One of the remarkable things about the spread of new state agitation in the 1920s was the way it encouraged new ideas. Once you propose fundamental changes to existing systems, then you are free to develop alternative ideas in their place. Not all those ideas were sensible, but together they provided an alternative view.
The same is true today. Do we want rotating Parliaments, how should Government be structured, what do we want our Government to focus on, how do we capture the talents of our area?
At a purely personal level, one of my frustrations has been that as a New Englander I really have no way of contributing directly to the area that I love.
Assume that I want to use my skills in public policy and public administration to benefit the North? How can I do it?

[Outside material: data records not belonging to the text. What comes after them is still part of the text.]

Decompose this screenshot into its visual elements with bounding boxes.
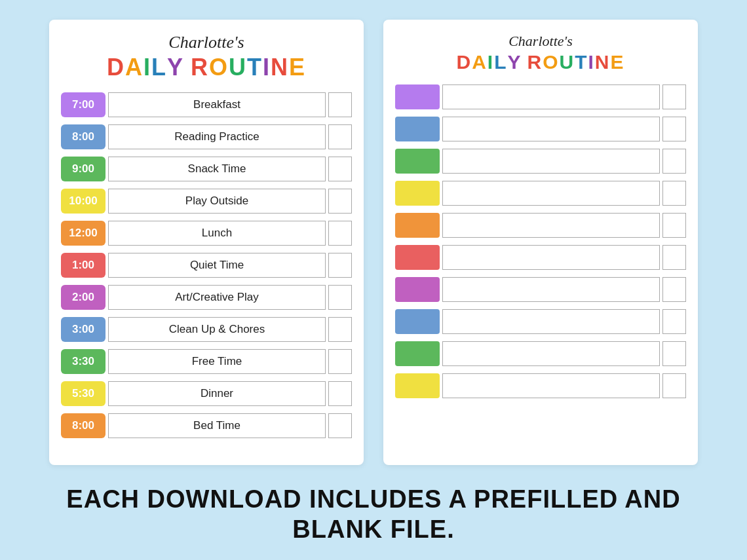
- time-badge: 5:30: [61, 381, 105, 406]
- blank-card: Charlotte's DAILYROUTINE: [383, 20, 698, 465]
- bottom-text: Each download includes a prefilled andbl…: [53, 478, 693, 544]
- title-letter: I: [144, 54, 151, 81]
- blank-activity-field[interactable]: [442, 117, 660, 141]
- title-letter: L: [494, 51, 507, 73]
- check-box[interactable]: [328, 413, 352, 438]
- check-box[interactable]: [328, 285, 352, 310]
- activity-label: Lunch: [108, 221, 326, 246]
- title-letter: U: [229, 54, 247, 81]
- title-letter: N: [271, 54, 289, 81]
- color-block: [395, 277, 440, 302]
- blank-check-box[interactable]: [662, 373, 686, 398]
- title-letter: U: [560, 51, 575, 73]
- blank-check-box[interactable]: [662, 309, 686, 334]
- table-row: 8:00Bed Time: [61, 411, 352, 440]
- blank-check-box[interactable]: [662, 117, 686, 141]
- color-block: [395, 341, 440, 366]
- blank-activity-field[interactable]: [442, 213, 660, 238]
- blank-table-row: [395, 83, 686, 111]
- blank-activity-field[interactable]: [442, 181, 660, 206]
- check-box[interactable]: [328, 317, 352, 342]
- title-letter: O: [209, 54, 229, 81]
- blank-check-box[interactable]: [662, 84, 686, 109]
- table-row: 12:00Lunch: [61, 219, 352, 248]
- blank-check-box[interactable]: [662, 341, 686, 366]
- blank-table-row: [395, 179, 686, 208]
- routine-rows: 7:00Breakfast8:00Reading Practice9:00Sna…: [61, 90, 352, 440]
- color-block: [395, 213, 440, 238]
- color-block: [395, 84, 440, 109]
- blank-check-box[interactable]: [662, 213, 686, 238]
- title-letter: E: [289, 54, 306, 81]
- title-letter: I: [588, 51, 595, 73]
- activity-label: Dinner: [108, 381, 326, 406]
- blank-table-row: [395, 115, 686, 143]
- table-row: 2:00Art/Creative Play: [61, 283, 352, 312]
- blank-table-row: [395, 339, 686, 368]
- title-letter: A: [472, 51, 488, 73]
- blank-table-row: [395, 371, 686, 400]
- time-badge: 3:00: [61, 317, 105, 342]
- daily-routine-title-2: DAILYROUTINE: [456, 51, 624, 73]
- check-box[interactable]: [328, 189, 352, 214]
- title-letter: R: [191, 54, 209, 81]
- activity-label: Bed Time: [108, 413, 326, 438]
- table-row: 3:30Free Time: [61, 347, 352, 376]
- table-row: 5:30Dinner: [61, 379, 352, 408]
- activity-label: Reading Practice: [108, 124, 326, 149]
- title-letter: T: [575, 51, 588, 73]
- table-row: 8:00Reading Practice: [61, 122, 352, 151]
- color-block: [395, 245, 440, 270]
- title-letter: A: [125, 54, 144, 81]
- check-box[interactable]: [328, 124, 352, 149]
- check-box[interactable]: [328, 92, 352, 117]
- blank-activity-field[interactable]: [442, 245, 660, 270]
- color-block: [395, 309, 440, 334]
- check-box[interactable]: [328, 221, 352, 246]
- time-badge: 12:00: [61, 221, 105, 246]
- title-letter: D: [107, 54, 125, 81]
- blank-check-box[interactable]: [662, 245, 686, 270]
- check-box[interactable]: [328, 349, 352, 374]
- title-letter: R: [527, 51, 543, 73]
- time-badge: 2:00: [61, 285, 105, 310]
- title-letter: Y: [507, 51, 522, 73]
- blank-check-box[interactable]: [662, 149, 686, 174]
- color-block: [395, 117, 440, 141]
- blank-table-row: [395, 307, 686, 336]
- title-letter: E: [611, 51, 625, 73]
- table-row: 10:00Play Outside: [61, 187, 352, 215]
- blank-activity-field[interactable]: [442, 341, 660, 366]
- time-badge: 8:00: [61, 124, 105, 149]
- table-row: 3:00Clean Up & Chores: [61, 315, 352, 344]
- color-block: [395, 149, 440, 174]
- activity-label: Free Time: [108, 349, 326, 374]
- blank-activity-field[interactable]: [442, 84, 660, 109]
- activity-label: Art/Creative Play: [108, 285, 326, 310]
- color-block: [395, 373, 440, 398]
- check-box[interactable]: [328, 157, 352, 181]
- cursive-title-1: Charlotte's: [168, 33, 244, 52]
- prefilled-card: Charlotte's DAILYROUTINE 7:00Breakfast8:…: [49, 20, 364, 465]
- check-box[interactable]: [328, 381, 352, 406]
- check-box[interactable]: [328, 253, 352, 278]
- time-badge: 8:00: [61, 413, 105, 438]
- table-row: 7:00Breakfast: [61, 90, 352, 119]
- blank-activity-field[interactable]: [442, 149, 660, 174]
- time-badge: 10:00: [61, 189, 105, 214]
- time-badge: 9:00: [61, 157, 105, 181]
- blank-activity-field[interactable]: [442, 309, 660, 334]
- top-section: Charlotte's DAILYROUTINE 7:00Breakfast8:…: [0, 0, 747, 478]
- title-letter: O: [543, 51, 559, 73]
- title-letter: N: [595, 51, 611, 73]
- activity-label: Clean Up & Chores: [108, 317, 326, 342]
- daily-routine-title-1: DAILYROUTINE: [107, 54, 306, 81]
- time-badge: 7:00: [61, 92, 105, 117]
- blank-activity-field[interactable]: [442, 373, 660, 398]
- blank-activity-field[interactable]: [442, 277, 660, 302]
- blank-check-box[interactable]: [662, 277, 686, 302]
- blank-check-box[interactable]: [662, 181, 686, 206]
- time-badge: 1:00: [61, 253, 105, 278]
- color-block: [395, 181, 440, 206]
- title-letter: I: [263, 54, 271, 81]
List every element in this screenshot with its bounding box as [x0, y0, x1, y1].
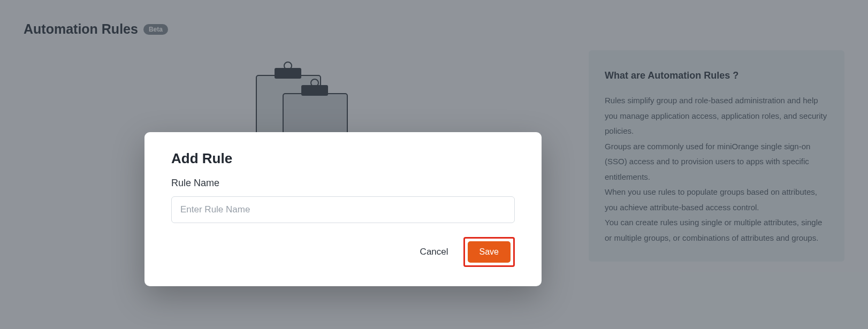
- save-button[interactable]: Save: [468, 241, 511, 263]
- add-rule-modal: Add Rule Rule Name Cancel Save: [144, 132, 542, 286]
- cancel-button[interactable]: Cancel: [420, 247, 448, 257]
- rule-name-label: Rule Name: [171, 178, 515, 189]
- modal-actions: Cancel Save: [171, 237, 515, 267]
- modal-title: Add Rule: [171, 150, 515, 167]
- save-highlight-box: Save: [463, 237, 515, 267]
- rule-name-input[interactable]: [171, 196, 515, 223]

If I join the NSW Public Service and want to stay in the area, then I am locked into lower level positions. If I go to Sydney, then I am locked into a system that makes it hard for me to focus on my regional interests. I cannot in all conscience argue a New England position when I have to take broader state interests into account, including the positions of my political masters. The most I can hope to do, and this is actually not a small thing, is to ensure that New England is not actively disadvantaged.
Now that we have a revival in new state interest, now that we are tracking in towards the possible reformation of the Movement with the aim of forcing another referendum, we can again think of what we might want New England to look like.
As in the 1920s, some of the ideas are not going to be sensible or doable. But they do give us a chance to look afresh, freed from the bounds imposed by increasingly rigid existing structures.